What is expected:
Filter the entries below down to the lines that hold "Charme".

Source records:
═══

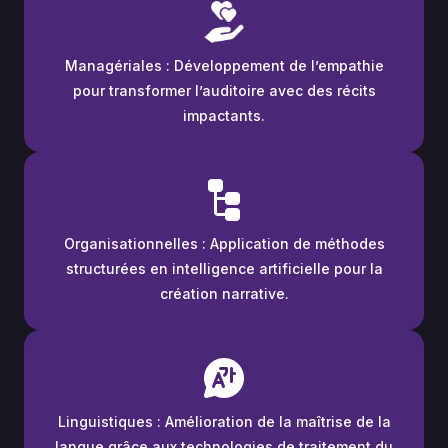
Managériales
: Développement de l’empathie
pour transformer l’auditoire avec des récits
impactants.
Organisationnelles :
Application de méthodes
structurées en intelligence artificielle pour la
création narrative.
Linguistiques :
Amélioration de la maîtrise de la
langue grâce aux technologies de traitement du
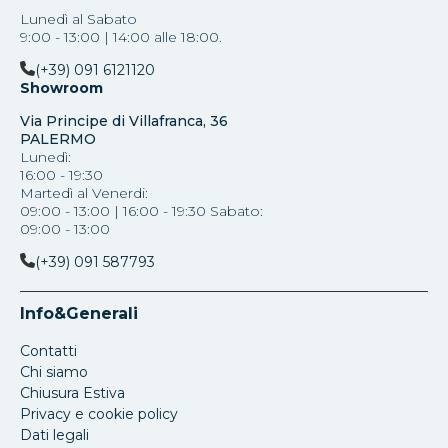
Lunedì al Sabato
9:00 - 13:00 | 14:00 alle 18:00.
(+39) 091 6121120
Showroom
Via Principe di Villafranca, 36
PALERMO
Lunedì:
16:00 - 19:30
Martedì al Venerdi:
09:00 - 13:00 | 16:00 - 19:30 Sabato:
09:00 - 13:00
(+39) 091 587793
Info&Generali
Contatti
Chi siamo
Chiusura Estiva
Privacy e cookie policy
Dati legali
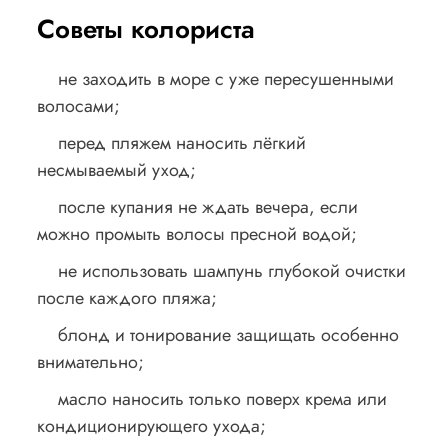
Советы колориста
не заходить в море с уже пересушенными
волосами;
перед пляжем наносить лёгкий
несмываемый уход;
после купания не ждать вечера, если
можно промыть волосы пресной водой;
не использовать шампунь глубокой очистки
после каждого пляжа;
блонд и тонирование защищать особенно
внимательно;
масло наносить только поверх крема или
кондиционирующего ухода;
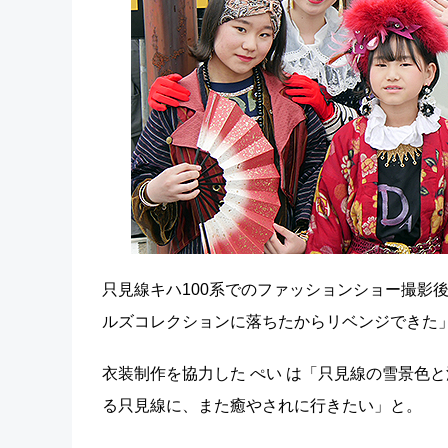
只見線キハ100系でのファッションショー撮影
ルズコレクションに落ちたからリベンジできた
衣装制作を協力した ぺい は「只見線の雪景色
る只見線に、また癒やされに行きたい」と。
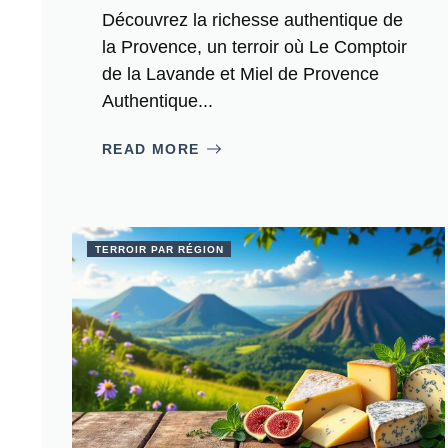
Découvrez la richesse authentique de
la Provence, un terroir où Le Comptoir
de la Lavande et Miel de Provence
Authentique...
READ MORE
TERROIR PAR RÉGION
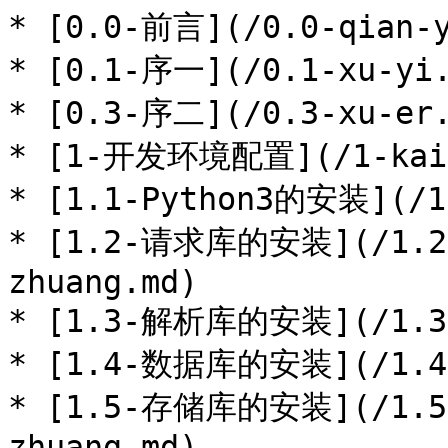
* [0.0-前言](/0.0-qian-y
* [0.1-序一](/0.1-xu-yi.
* [0.3-序二](/0.3-xu-er.
* [1-开发环境配置](/1-kai-f
* [1.1-Python3的安装](/1.
* [1.2-请求库的安装](/1.2-
zhuang.md)

* [1.3-解析库的安装](/1.3-j
* [1.4-数据库的安装](/1.4-s
* [1.5-存储库的安装](/1.5-
zhuang.md)
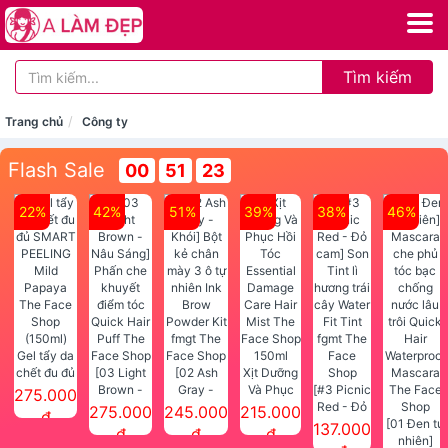
Tìm kiếm
Trang chủ
Công ty
Flash Sale
00
51
23
22%
42%
51%
39%
38%
46%
Gel tẩy da
chết đu đủ
[03 Light
[02 Ash
Xịt Dưỡng
SMART
Brown -
Gray -
Và Phục
[#3 Picnic
275.000
PEELING
Nâu Sáng]
Khói] Bột
Hồi Tóc
Red - Đỏ
275.000
245.000
215.000
đ
Mild
Phấn che
kẻ chân
Essential
cam] Son
[01 Đen tự
137.000
đ
đ
đ
Papaya
khuyết
mày 3 ô tự
Damage
Tint lì
nhiên]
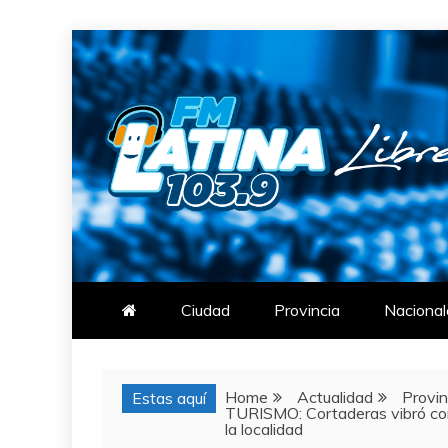
Skip
to
content
FM LATINA
NOTICIAS
Ciudad
Provincia
Nacional
Home
Actualidad
Provin
Estas aquí
TURISMO: Cortaderas vibró con l
la localidad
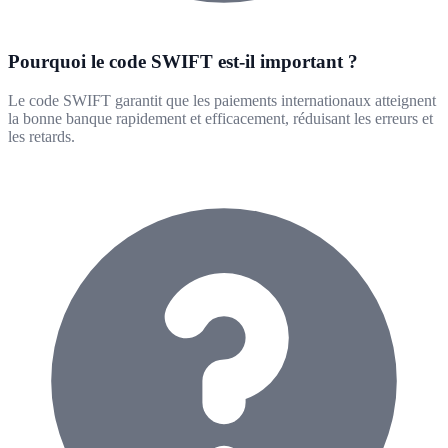
Pourquoi le code SWIFT est-il important ?
Le code SWIFT garantit que les paiements internationaux atteignent
la bonne banque rapidement et efficacement, réduisant les erreurs et
les retards.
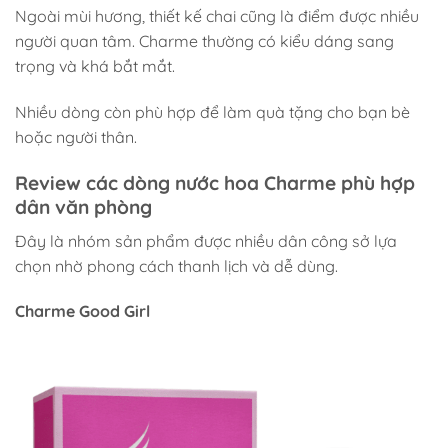
Ngoài mùi hương, thiết kế chai cũng là điểm được nhiều
người quan tâm. Charme thường có kiểu dáng sang
trọng và khá bắt mắt.
Nhiều dòng còn phù hợp để làm quà tặng cho bạn bè
hoặc người thân.
Review các dòng nước hoa Charme phù hợp
dân văn phòng
Đây là nhóm sản phẩm được nhiều dân công sở lựa
chọn nhờ phong cách thanh lịch và dễ dùng.
Charme Good Girl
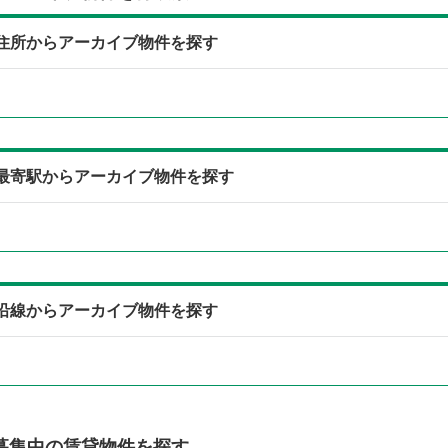
住所からアーカイブ物件を探す
最寄駅からアーカイブ物件を探す
沿線からアーカイブ物件を探す
募集中の賃貸物件を探す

═══

Completed task:
người quan tâm. Charme thường có kiểu dáng sang
Review các dòng nước hoa Charme phù hợp
Charme Good Girl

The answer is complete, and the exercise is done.